As I thought about the above synchronistic event, an event in my own life took on new meaning. Recently I read an article in the Los Altos Town Crier about the oldest businesses in town. One was the Yamane Jeweler, a family business established in 1950. Then my gold Waltham wristwatch, given to me in 1948 by my parents, broke. Although I had never visited their store, I took it to the Yamane Jeweler. My watch needed major repairs including replacement of rusted parts. The son of the original owner wasn't sure that he could still obtain replacement parts. Then I received a call, he had found an old Waltham wristwatch in a box of watches his father had kept for 50 years when people did not pick them up. He wanted me to come to the store. When I looked at the watch, it was identical to mine -- engraved to G.A. Jennings, Xmas 1947. The son said that after his father retired, he had gone through the box of old watches, and when he saw my watch he remembered having seen one similar in the box. Using parts from this second watch, my watch was repaired and now runs perfectly.

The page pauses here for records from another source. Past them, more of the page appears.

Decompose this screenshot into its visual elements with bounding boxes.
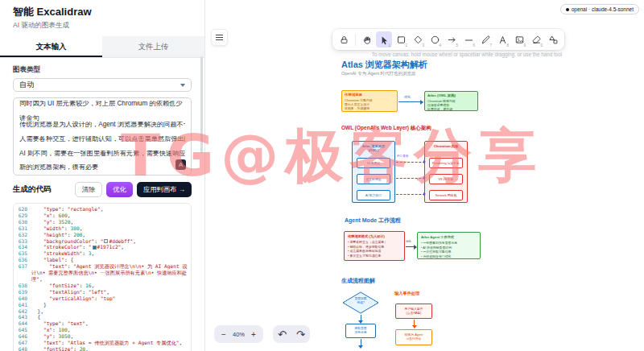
prompt-line: 传统浏览器是为人设计的，Agent 浏览器要解决的问题不一样 bbox=[19, 122, 185, 129]
owl-right-box[interactable]: Rendering 渲染引擎 bbox=[429, 158, 463, 168]
prompt-line: 讲金句 bbox=[19, 115, 185, 122]
input-tabs: 文本输入 文件上传 bbox=[0, 36, 204, 58]
arch-arrow[interactable] bbox=[398, 101, 423, 102]
tool-eraser-button[interactable]: 0 bbox=[528, 31, 544, 47]
line-number: 633 bbox=[14, 238, 31, 245]
code-line: 643 { bbox=[14, 314, 191, 320]
zoom-controls: − 40% + bbox=[214, 325, 263, 343]
owl-right-box[interactable]: V8 JS 引擎 bbox=[429, 174, 463, 184]
ai-enhance-button[interactable]: A bbox=[175, 159, 186, 170]
diagram-title-flow[interactable]: 生成流程图解 bbox=[341, 277, 375, 285]
legacy-mode-box[interactable]: 传统浏览模式 (为人设计) • 需要各种交互（点击菜单）• 辅助认知，逐步获取信… bbox=[344, 231, 405, 261]
code-line: 637 "text": "Agent 浏览器设计理念\n\n• 为 AI Age… bbox=[14, 263, 191, 283]
status-dot-icon bbox=[566, 8, 569, 11]
line-number: 634 bbox=[14, 244, 31, 250]
optimize-button[interactable]: 优化 bbox=[106, 182, 133, 197]
owl-left-box[interactable]: AI 能力接口 bbox=[357, 190, 390, 200]
flow-arrow-down[interactable] bbox=[361, 315, 361, 323]
tool-key-hint: 2 bbox=[405, 43, 407, 47]
prompt-textarea[interactable]: 同时因为 UI 层元素较少，对上层 Chromium 的依赖也少，升级很少也容易… bbox=[13, 97, 192, 176]
tool-ellipse-button[interactable]: 4 bbox=[427, 31, 443, 47]
chart-type-select[interactable]: 自动 bbox=[13, 78, 192, 92]
owl-browser-layer-container[interactable]: Atlas 浏览器层 (OWL) UI 界面层 交互处理层 AI 能力接口 bbox=[352, 141, 395, 203]
tool-key-hint: 1 bbox=[388, 43, 390, 47]
input-arrow-down[interactable] bbox=[414, 320, 415, 328]
menu-button[interactable] bbox=[211, 29, 228, 46]
legacy-mode-title: 传统浏览模式 (为人设计) bbox=[348, 234, 401, 238]
workflow-arrow[interactable] bbox=[406, 246, 416, 247]
left-panel: 智能 Excalidraw AI 驱动的图表生成 文本输入 文件上传 图表类型 … bbox=[0, 0, 205, 351]
code-line: 628 "type": "rectangle", bbox=[14, 206, 191, 213]
owl-left-box[interactable]: 交互处理层 bbox=[357, 174, 390, 184]
code-line: 630 "y": 3520, bbox=[14, 219, 191, 225]
code-line: 638 "fontSize": 16, bbox=[14, 283, 191, 289]
tool-rectangle-button[interactable]: 2 bbox=[393, 31, 409, 47]
generated-code-label: 生成的代码 bbox=[13, 184, 52, 195]
owl-left-box[interactable]: UI 界面层 bbox=[357, 158, 390, 168]
zoom-in-button[interactable]: + bbox=[248, 330, 259, 339]
input-event-box[interactable]: 用户输入事件 (点击/键盘) bbox=[395, 304, 432, 319]
ai-sparkle-icon: A bbox=[179, 161, 183, 168]
tool-select-button[interactable]: 1 bbox=[376, 31, 392, 47]
line-number: 645 bbox=[14, 327, 31, 333]
input-flow-title[interactable]: 输入事件处理 bbox=[394, 291, 419, 296]
redo-button[interactable]: ↷ bbox=[296, 328, 305, 341]
owl-connector[interactable] bbox=[396, 194, 425, 195]
tool-image-button[interactable]: 9 bbox=[511, 31, 527, 47]
tool-arrow-button[interactable]: 5 bbox=[444, 31, 460, 47]
line-number: 647 bbox=[14, 340, 31, 346]
code-editor[interactable]: 628 "type": "rectangle",629 "x": 600,630… bbox=[13, 203, 192, 351]
chevron-down-icon bbox=[180, 84, 185, 87]
legacy-line: 依赖多，升级缓慢 bbox=[345, 106, 394, 110]
code-line: 634 "strokeColor": "#1971c2", bbox=[14, 244, 191, 250]
convert-box[interactable]: 转换为 Agent 可执行指令 bbox=[395, 329, 432, 345]
excalidraw-canvas[interactable]: 1234567890 To move canvas, hold mouse wh… bbox=[205, 0, 644, 351]
owl-right-box[interactable]: Network 网络栈 bbox=[429, 190, 463, 200]
code-line: 629 "x": 600, bbox=[14, 213, 191, 219]
flow-arrow-down[interactable] bbox=[361, 339, 361, 348]
code-toolbar: 生成的代码 清除 优化 应用到画布 → bbox=[13, 182, 192, 197]
chart-type-label: 图表类型 bbox=[13, 65, 192, 75]
owl-connector[interactable] bbox=[396, 162, 425, 163]
tool-diamond-button[interactable]: 3 bbox=[410, 31, 426, 47]
diagram-subtitle-arch[interactable]: OpenAI 专为 Agent 时代打造的浏览器 bbox=[341, 71, 416, 76]
tool-text-button[interactable]: 8 bbox=[494, 31, 510, 47]
legacy-browser-box[interactable]: 传统浏览器 Chromium 完整内核 面向人类交互设计 依赖多，升级缓慢 bbox=[341, 90, 398, 112]
tool-draw-button[interactable]: 7 bbox=[477, 31, 493, 47]
line-number: 632 bbox=[14, 232, 31, 238]
chromium-kernel-container[interactable]: Chromium 内核 Rendering 渲染引擎 V8 JS 引擎 Netw… bbox=[424, 141, 468, 203]
input-event-line: (点击/键盘) bbox=[407, 312, 422, 316]
zoom-value: 40% bbox=[233, 331, 245, 338]
model-badge[interactable]: openai · claude-4.5-sonnet bbox=[560, 4, 639, 14]
tool-hand-button[interactable] bbox=[359, 31, 375, 47]
flow-step-box[interactable]: 提取页面 所有元素 bbox=[345, 324, 376, 338]
tool-lock-button[interactable] bbox=[336, 31, 352, 47]
apply-to-canvas-button[interactable]: 应用到画布 → bbox=[137, 182, 192, 197]
undo-button[interactable]: ↶ bbox=[278, 328, 287, 341]
atlas-mode-box[interactable]: Atlas Agent 工作方式 • 一张图看到所有页面元素• AI 快速理解页… bbox=[417, 232, 481, 259]
panel-scrollbar[interactable] bbox=[200, 56, 203, 153]
line-number: 636 bbox=[14, 257, 31, 263]
tab-file-upload[interactable]: 文件上传 bbox=[102, 36, 204, 57]
zoom-out-button[interactable]: − bbox=[218, 330, 229, 339]
tool-key-hint: 5 bbox=[456, 43, 458, 47]
owl-connector[interactable] bbox=[396, 178, 425, 179]
prompt-line bbox=[19, 129, 185, 136]
line-number: 639 bbox=[14, 289, 31, 295]
workflow-arrow-label: 优化 bbox=[406, 240, 411, 243]
code-line: 646 "y": 3850, bbox=[14, 333, 191, 340]
code-line: 639 "textAlign": "left", bbox=[14, 289, 191, 295]
prompt-line bbox=[19, 143, 185, 151]
legacy-mode-bullets: • 需要各种交互（点击菜单）• 辅助认知，逐步获取信息• 点击菜单然后弹出阅读•… bbox=[348, 240, 401, 258]
diagram-title-owl[interactable]: OWL (OpenAI's Web Layer) 核心架构 bbox=[341, 125, 431, 132]
atlas-owl-box[interactable]: Atlas (OWL 架构) Chromium 精简内核 仅保留必要模块 轻量快… bbox=[424, 91, 478, 111]
diagram-title-workflow[interactable]: Agent Mode 工作流程 bbox=[345, 217, 401, 225]
line-number: 646 bbox=[14, 333, 31, 340]
clear-button[interactable]: 清除 bbox=[75, 182, 103, 197]
tool-shapes-button[interactable] bbox=[545, 31, 561, 47]
tool-line-button[interactable]: 6 bbox=[460, 31, 477, 47]
shapes-icon bbox=[548, 35, 559, 45]
diagram-title-arch[interactable]: Atlas 浏览器架构解析 bbox=[341, 59, 427, 71]
owl-left-subtitle: (OWL) bbox=[353, 148, 394, 152]
tab-text-input[interactable]: 文本输入 bbox=[0, 36, 102, 57]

What are the odds that I would read about an unfamiliar watch store shortly before my watch breaks, then go to that store where years before someone had brought in and never picked up an identical watch purchased six months before mine, that during the intervening years the watch had been saved by the owner, that the son of the owner remembers the discarded watch, that it had the parts in good condition necessary to fix my watch, and that a college classmate would suddenly send me an article that made me rethink the meaning of the synchronistic event and therefore write this editorial. Our links to the past appear to be more than our DNA or the archeology and history that we absorb through books and the media. Could there be a unity and connectiveness of all humans across both space and time? Are linkages to the past continually operating in the background of our lives? Was my intention in the present altering past events? Were my deceased parents helping me? Are these effects mediated divinely? What factors enhance the strength and one's awareness of this linkage to the past? Let me know what you think.